Passkey portability is a meaningful differentiator. Bitwarden's JSON export means you are not locked in: you can move your passkeys to a new account or keep a backup. But treat any exported passkey file as extremely sensitive, store it encrypted, and delete it the moment you no longer need it. An exported credential file in the wrong hands is as dangerous as a leaked password vault.

How to choose

The decision comes down to priorities, not capability, because both are excellent passkey vaults.

  • Pick 1Password if you want the most polished, seamless in-browser passkey experience, refined unlock and session controls, and you do not mind paying a premium. It is the better fit for people who value a frictionless interface over flexibility.
  • Pick Bitwarden if you value portability and export, a real free tier, organization sharing, self-hosting, and the lowest price. It is the better fit for the privacy-minded, the budget-conscious, and anyone who refuses to be locked into a single vendor.

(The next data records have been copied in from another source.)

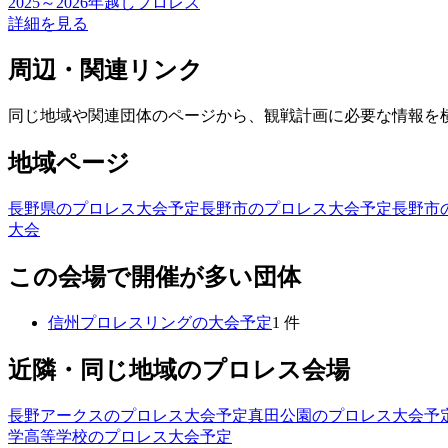
2025～2026年越しプロレス
詳細を見る
周辺・関連リンク
同じ地域や関連団体のページから、観戦計画に必要な情報を
地域ページ
長野県のプロレス大会予定
長野市のプロレス大会予定
長野市
大会
この会場で開催が多い団体
信州プロレスリング
の大会予定
1
件
近隣・同じ地域のプロレス会場
長野アークス
のプロレス大会予定
真田公園
のプロレス大会予
学高等学校
のプロレス大会予定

If you are weighing the broader field rather than just these two, our guide on choosing a secure password manager covers the wider set of criteria, and transferring passwords and passkeys on Android shows how portability works in practice when you switch ecosystems.

What to do right now

  • Pick one and commit. The biggest win is getting your passkeys into any synced, autofilling vault, not agonizing over the last 5 percent.
  • Turn on passkey unlock for the vault itself so you stop typing a master password on trusted devices.
  • Start with your highest-value accounts. Add passkeys for email, banking, and your password manager first.
  • If you chose Bitwarden, test an export to a secure location once, then delete it, so you know the escape hatch works.
  • Keep one recovery method (a printed recovery code or a hardware security key) outside the manager in case you lose device access.

Frequently asked questions

Can I use passkeys on every site with these managers?

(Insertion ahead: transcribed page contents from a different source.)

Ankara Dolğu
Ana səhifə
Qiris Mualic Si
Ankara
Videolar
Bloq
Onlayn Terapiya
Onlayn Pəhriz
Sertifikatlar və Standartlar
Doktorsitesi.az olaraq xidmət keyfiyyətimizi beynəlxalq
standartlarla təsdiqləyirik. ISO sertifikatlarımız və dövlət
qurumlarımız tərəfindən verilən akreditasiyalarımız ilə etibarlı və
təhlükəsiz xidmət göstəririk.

You can use passkeys on any site that supports them. Both managers act as passkey providers across major platforms, so they autofill passkeys wherever the site offers passkey sign-in.

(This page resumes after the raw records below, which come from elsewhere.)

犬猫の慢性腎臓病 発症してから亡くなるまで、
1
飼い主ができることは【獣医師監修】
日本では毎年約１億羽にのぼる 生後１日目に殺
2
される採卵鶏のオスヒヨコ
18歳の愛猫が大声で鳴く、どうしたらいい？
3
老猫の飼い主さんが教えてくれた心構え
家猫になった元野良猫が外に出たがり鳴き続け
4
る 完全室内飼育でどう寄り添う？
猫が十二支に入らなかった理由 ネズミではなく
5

Is exporting passkeys safe?

Export is convenient for backup and migration, but an exported passkey file is extremely sensitive. Bitwarden supports JSON export and import; store any export encrypted and delete it once you no longer need it.

Do both work on iPhone and Android?

Yes. Both function as passkey providers on iOS 17+, Android 14+, macOS Sonoma+, and Chrome 119+, with autofill across those platforms.

Which is cheaper?

Bitwarden is generally the more affordable option and has a capable free tier, while 1Password tends to cost more. Check current pricing, since plans change.

The bottom line

For passkeys specifically, 1Password and Bitwarden are both strong, and you will be well served by either. 1Password edges ahead on in-browser polish and unlock controls; Bitwarden edges ahead on portability and price. Decide which of those matters more to you, then commit, because the real win is getting your passkeys into a synced, autofilling vault and leaving passwords behind.